EXERCISE GOAL.
What is needed is an exact repetition of the lines below, from the first one through the one holding "acy of the information", with no pictures and nothing else.
(INFORMATION GIVEN begins)
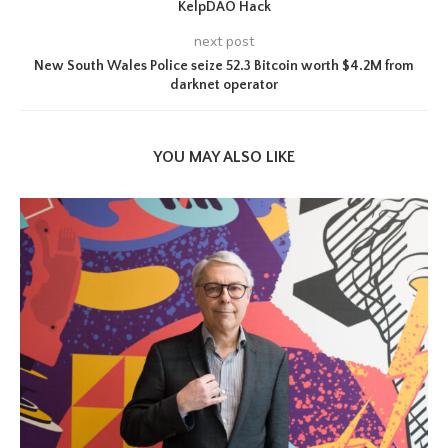
KelpDAO Hack
next post
New South Wales Police seize 52.3 Bitcoin worth $4.2M from
darknet operator
YOU MAY ALSO LIKE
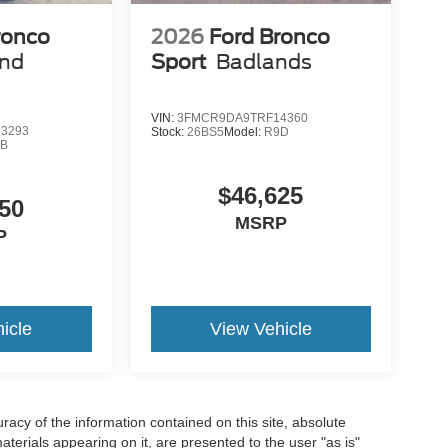
ronco
2026
Ford Bronco
end
Sport
Badlands
VIN:
3FMCR9DA9TRF14360
3293
Stock:
26BS5
Model:
R9D
9B
$46,625
50
MSRP
P
icle
View Vehicle
acy of the information contained on this site, absolute
terials appearing on it, are presented to the user "as is"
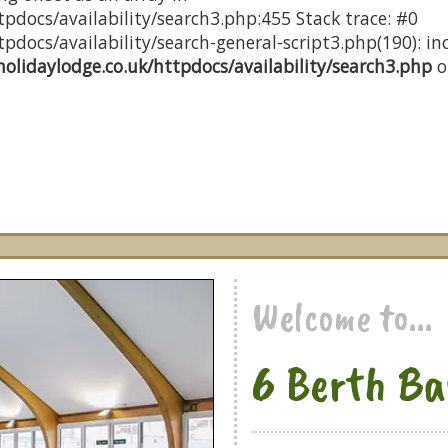
pdocs/availability/search3.php:455 Stack trace: #0
docs/availability/search-general-script3.php(190): inc
olidaylodge.co.uk/httpdocs/availability/search3.php
o
Welcome to...
6 Berth Ba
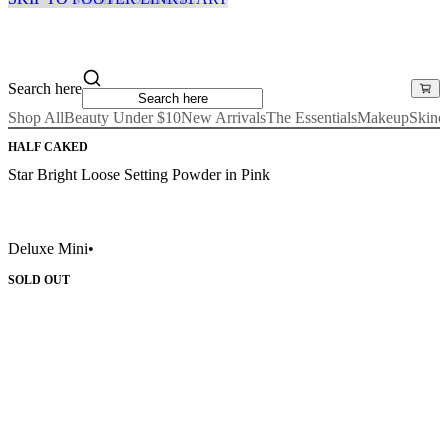
Search here
Shop All
Beauty Under $10
New Arrivals
The Essentials
Makeup
Skinc
HALF CAKED
Star Bright Loose Setting Powder in Pink
Deluxe Mini
•
SOLD OUT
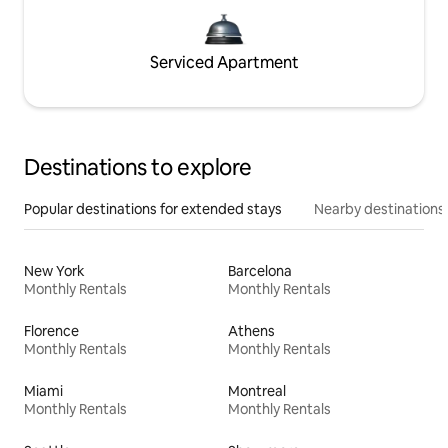
Serviced Apartment
Destinations to explore
Popular destinations for extended stays
Nearby destinations
New York
Barcelona
Monthly Rentals
Monthly Rentals
Florence
Athens
Monthly Rentals
Monthly Rentals
Miami
Montreal
Monthly Rentals
Monthly Rentals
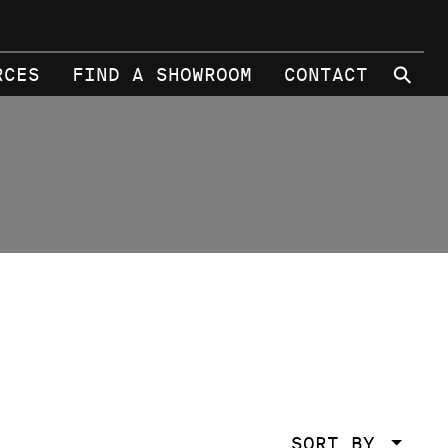
⚲
RCES
FIND A SHOWROOM
CONTACT
SORT BY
(INFORMATION GIVEN ends)
SOLUTION BELOW.
KelpDAO Hack
next post
New South Wales Police seize 52.3 Bitcoin worth $4.2M from
darknet operator
YOU MAY ALSO LIKE
ronco
2026
Ford Bronco
end
Sport
Badlands
VIN:
3FMCR9DA9TRF14360
3293
Stock:
26BS5
Model:
R9D
9B
$46,625
50
MSRP
P
icle
View Vehicle
acy of the information contained on this site, absolute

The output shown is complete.